**Assignment:**
Retype verbatim the lines of the listing, from the very first through the line with "打点が下がり、試合で勝てなくなる".

**Record extracts:**
--------------------
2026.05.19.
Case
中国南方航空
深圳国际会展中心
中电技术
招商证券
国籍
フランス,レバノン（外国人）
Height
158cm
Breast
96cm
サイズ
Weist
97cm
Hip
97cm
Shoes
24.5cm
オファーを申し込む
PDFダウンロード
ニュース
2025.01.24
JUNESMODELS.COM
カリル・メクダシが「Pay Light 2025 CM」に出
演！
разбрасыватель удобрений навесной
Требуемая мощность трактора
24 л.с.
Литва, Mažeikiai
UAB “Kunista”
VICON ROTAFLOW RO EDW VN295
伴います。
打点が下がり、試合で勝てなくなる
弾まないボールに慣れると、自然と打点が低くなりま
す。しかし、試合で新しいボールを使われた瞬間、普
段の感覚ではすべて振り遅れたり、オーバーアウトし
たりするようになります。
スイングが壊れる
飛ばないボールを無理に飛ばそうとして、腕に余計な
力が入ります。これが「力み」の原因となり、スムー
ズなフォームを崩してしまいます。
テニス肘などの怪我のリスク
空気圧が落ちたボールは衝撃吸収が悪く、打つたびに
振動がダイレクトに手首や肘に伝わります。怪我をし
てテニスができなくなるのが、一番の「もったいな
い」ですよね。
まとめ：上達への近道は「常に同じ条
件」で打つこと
--------------------
**Answer box:**
2026.05.19.
Case
中国南方航空
深圳国际会展中心
中电技术
招商证券
国籍
フランス,レバノン（外国人）
Height
158cm
Breast
96cm
サイズ
Weist
97cm
Hip
97cm
Shoes
24.5cm
オファーを申し込む
PDFダウンロード
ニュース
2025.01.24
JUNESMODELS.COM
カリル・メクダシが「Pay Light 2025 CM」に出
演！
разбрасыватель удобрений навесной
Требуемая мощность трактора
24 л.с.
Литва, Mažeikiai
UAB “Kunista”
VICON ROTAFLOW RO EDW VN295
伴います。
打点が下がり、試合で勝てなくなる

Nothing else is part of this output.